> **PROBLEM DESCRIPTION**: Look for the word "must" in the entries and copy each line where it appears.

SUPPLIED DATA below:

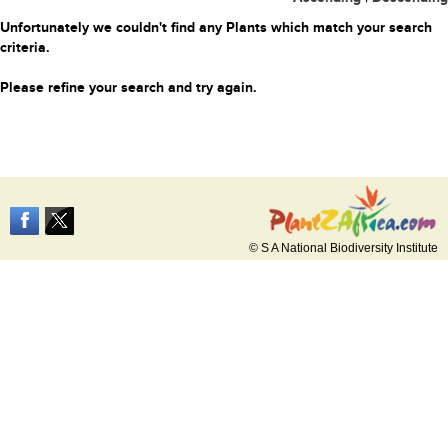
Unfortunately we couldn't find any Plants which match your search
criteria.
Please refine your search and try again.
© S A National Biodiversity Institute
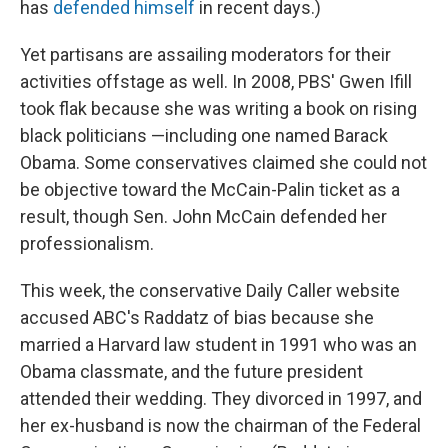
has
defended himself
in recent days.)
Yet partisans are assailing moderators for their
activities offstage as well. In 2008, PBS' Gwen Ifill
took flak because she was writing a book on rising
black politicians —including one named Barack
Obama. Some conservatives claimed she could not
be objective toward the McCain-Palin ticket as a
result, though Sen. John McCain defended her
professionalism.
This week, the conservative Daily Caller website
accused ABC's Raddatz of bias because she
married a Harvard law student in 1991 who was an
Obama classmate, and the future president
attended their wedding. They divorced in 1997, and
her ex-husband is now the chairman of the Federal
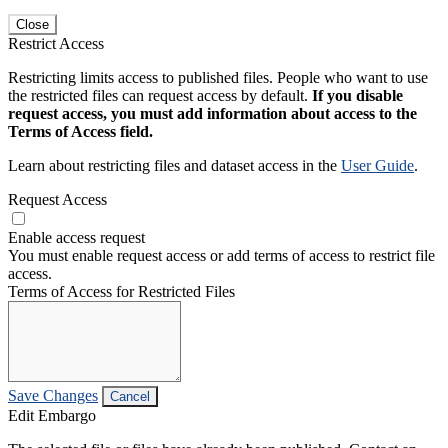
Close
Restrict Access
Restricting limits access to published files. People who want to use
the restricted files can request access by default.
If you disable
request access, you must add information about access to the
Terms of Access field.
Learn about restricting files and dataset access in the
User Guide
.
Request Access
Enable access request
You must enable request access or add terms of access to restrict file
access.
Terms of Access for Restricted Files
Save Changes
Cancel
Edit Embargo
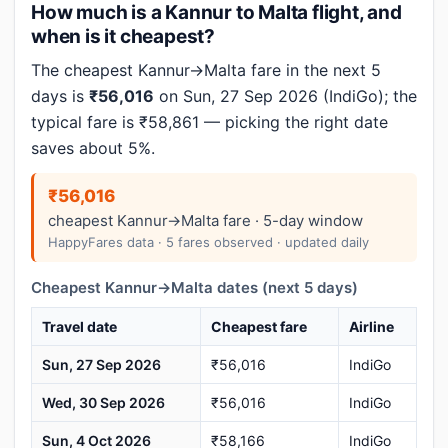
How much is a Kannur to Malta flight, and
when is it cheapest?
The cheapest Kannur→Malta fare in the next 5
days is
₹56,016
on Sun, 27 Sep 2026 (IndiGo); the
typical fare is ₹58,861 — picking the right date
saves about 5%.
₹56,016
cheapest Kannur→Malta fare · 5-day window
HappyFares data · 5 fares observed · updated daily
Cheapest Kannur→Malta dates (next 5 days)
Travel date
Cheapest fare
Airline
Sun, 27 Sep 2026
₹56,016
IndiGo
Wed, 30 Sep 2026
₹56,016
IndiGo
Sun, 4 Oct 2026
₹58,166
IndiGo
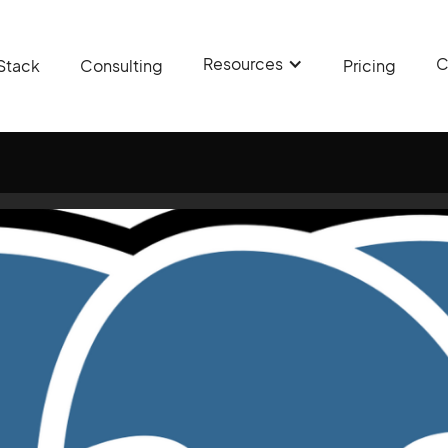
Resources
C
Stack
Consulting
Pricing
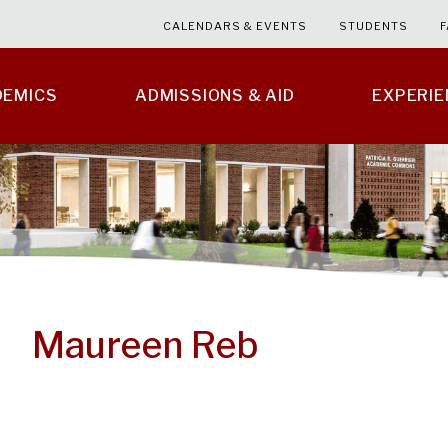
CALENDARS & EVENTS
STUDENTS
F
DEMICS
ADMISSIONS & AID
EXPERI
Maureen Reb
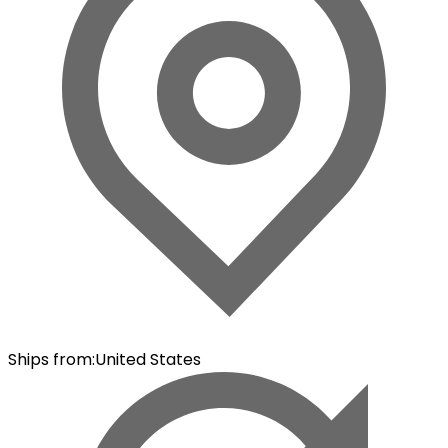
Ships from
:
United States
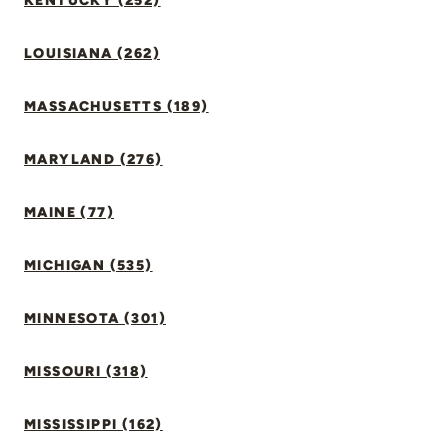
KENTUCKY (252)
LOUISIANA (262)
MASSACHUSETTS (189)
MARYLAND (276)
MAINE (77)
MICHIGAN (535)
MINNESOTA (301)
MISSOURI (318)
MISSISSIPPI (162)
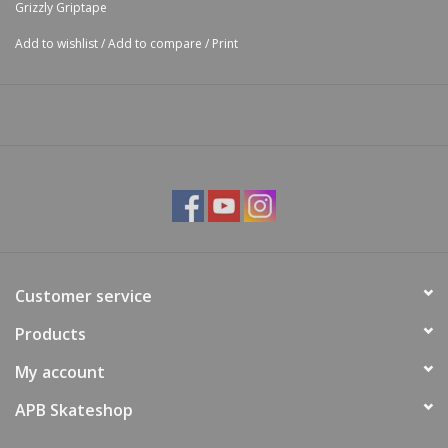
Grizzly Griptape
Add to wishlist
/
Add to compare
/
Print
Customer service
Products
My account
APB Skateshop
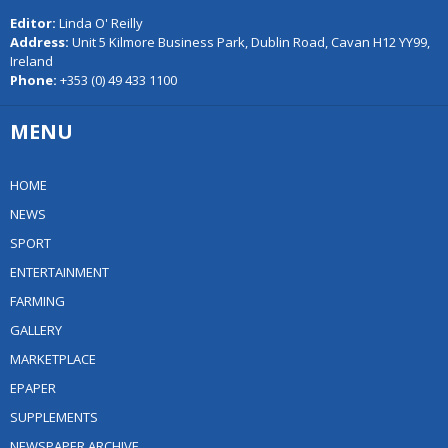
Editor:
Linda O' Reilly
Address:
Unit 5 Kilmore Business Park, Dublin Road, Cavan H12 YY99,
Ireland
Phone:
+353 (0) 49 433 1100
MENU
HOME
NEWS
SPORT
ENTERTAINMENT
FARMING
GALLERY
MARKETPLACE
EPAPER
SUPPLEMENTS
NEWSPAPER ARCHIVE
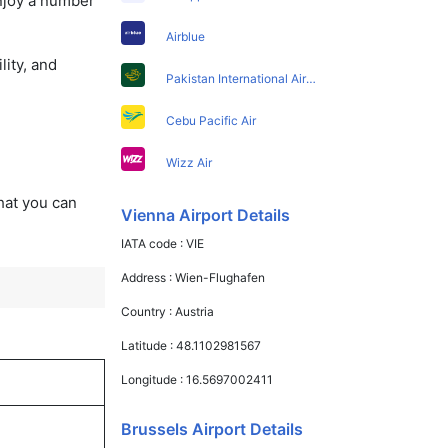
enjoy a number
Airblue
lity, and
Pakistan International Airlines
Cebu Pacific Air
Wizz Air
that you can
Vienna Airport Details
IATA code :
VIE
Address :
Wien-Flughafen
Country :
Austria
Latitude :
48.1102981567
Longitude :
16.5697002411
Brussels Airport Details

End of SUPPLIED DATA.

> **RESULT OF THE TASK**:
request access, you must add information about access to the
You must enable request access or add terms of access to restrict file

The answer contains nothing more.